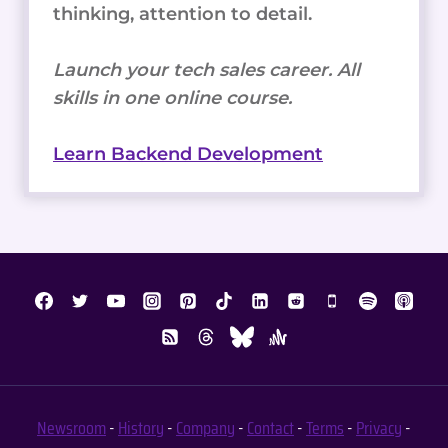
thinking, attention to detail.
Launch your tech sales career. All
skills in one online course.
Learn Backend Development
Newsroom
-
History
-
Company
-
Contact
-
Terms
-
Privacy
-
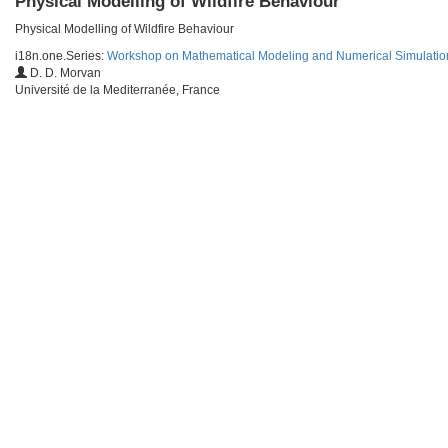
Physical Modelling of Wildfire Behaviour
Physical Modelling of Wildfire Behaviour
i18n.one.Series:
Workshop on Mathematical Modeling and Numerical Simulation 
D. D. Morvan
Université de la Mediterranée, France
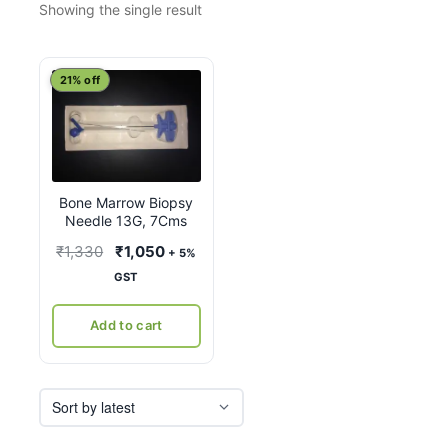
Showing the single result
21% off
Bone Marrow Biopsy
Needle 13G, 7Cms
Original
Current
₹
1,330
₹
1,050
+ 5%
price
price
GST
was:
is:
₹1,330.
₹1,050.
Add to cart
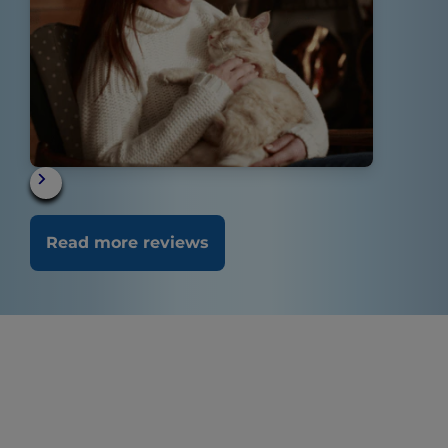
Read more reviews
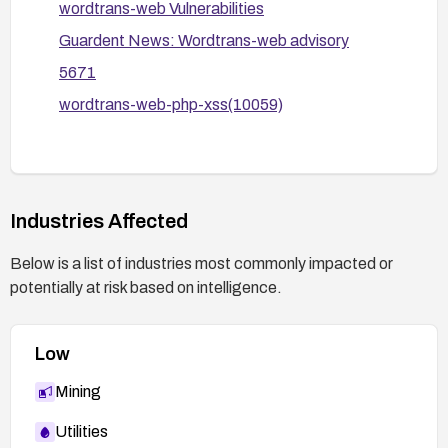
wordtrans-web Vulnerabilities
Guardent News: Wordtrans-web advisory
5671
wordtrans-web-php-xss(10059)
Industries Affected
Below is a list of industries most commonly impacted or
potentially at risk based on intelligence.
Low
Mining
Utilities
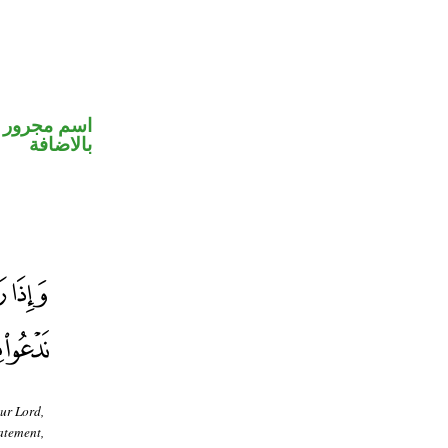
 في محل جر
بالاضافة
ur Lord,
atement,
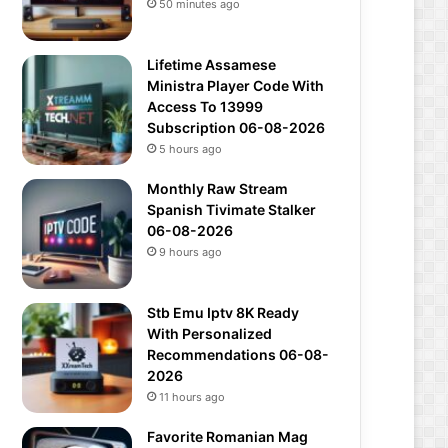
50 minutes ago
Lifetime Assamese
Ministra Player Code With
Access To 13999
Subscription 06-08-2026
5 hours ago
Monthly Raw Stream
Spanish Tivimate Stalker
06-08-2026
9 hours ago
Stb Emu Iptv 8K Ready
With Personalized
Recommendations 06-08-
2026
11 hours ago
Favorite Romanian Mag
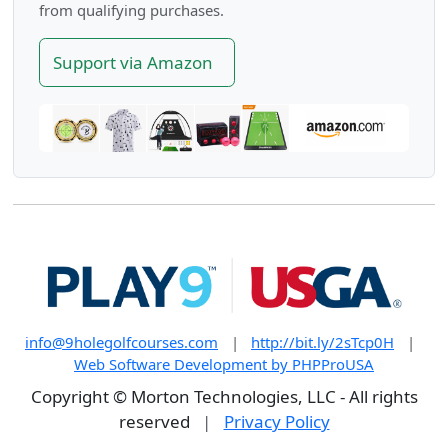
from qualifying purchases.
Support via Amazon
info@9holegolfcourses.com
|
http://bit.ly/2sTcp0H
|
Web Software Development by PHPProUSA
Copyright © Morton Technologies, LLC - All rights
reserved
|
Privacy Policy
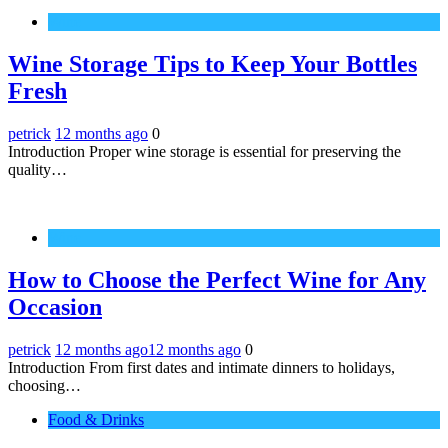
Wine
Wine Storage Tips to Keep Your Bottles
Fresh
petrick
12 months ago
0
Introduction Proper wine storage is essential for preserving the
quality…
Wine
How to Choose the Perfect Wine for Any
Occasion
petrick
12 months ago
12 months ago
0
Introduction From first dates and intimate dinners to holidays,
choosing…
Food & Drinks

• • • • •

§ YOUR ASSIGNMENT:
Any picture found in the records stays out, while everything else is copied exactly.

§ RESULT OF THIS EXERCISE:
thinking, attention to detail.
Launch your tech sales career. All
skills in one online course.
Learn Backend Development
Newsroom
-
History
-
Company
-
Contact
-
Terms
-
Privacy
-
Physical Modelling of Wildfire Behaviour
Physical Modelling of Wildfire Behaviour
i18n.one.Series:
Workshop on Mathematical Modeling and Numerical Simulation 
D. D. Morvan
Université de la Mediterranée, France
Showing the single result
21% off
Bone Marrow Biopsy
Needle 13G, 7Cms
Original
Current
₹
1,330
₹
1,050
+ 5%
price
price
GST
was:
is:
₹1,330.
₹1,050.
Add to cart
Read more reviews
wordtrans-web Vulnerabilities
Guardent News: Wordtrans-web advisory
5671
wordtrans-web-php-xss(10059)
Industries Affected
Below is a list of industries most commonly impacted or
potentially at risk based on intelligence.
Low
Mining
Utilities
 في محل جر
بالاضافة
ur Lord,
atement,
50 minutes ago
Lifetime Assamese
Ministra Player Code With
Access To 13999
Subscription 06-08-2026
5 hours ago
Monthly Raw Stream
Spanish Tivimate Stalker
06-08-2026
9 hours ago
Stb Emu Iptv 8K Ready
With Personalized
Recommendations 06-08-
2026
11 hours ago
Favorite Romanian Mag
from qualifying purchases.
Support via Amazon
info@9holegolfcourses.com
|
http://bit.ly/2sTcp0H
|
Web Software Development by PHPProUSA
Copyright © Morton Technologies, LLC - All rights
reserved
|
Privacy Policy
Wine
Wine Storage Tips to Keep Your Bottles
Fresh
petrick
12 months ago
0
Introduction Proper wine storage is essential for preserving the
quality…
Wine
How to Choose the Perfect Wine for Any
Occasion
petrick
12 months ago
12 months ago
0
Introduction From first dates and intimate dinners to holidays,
choosing…
Food & Drinks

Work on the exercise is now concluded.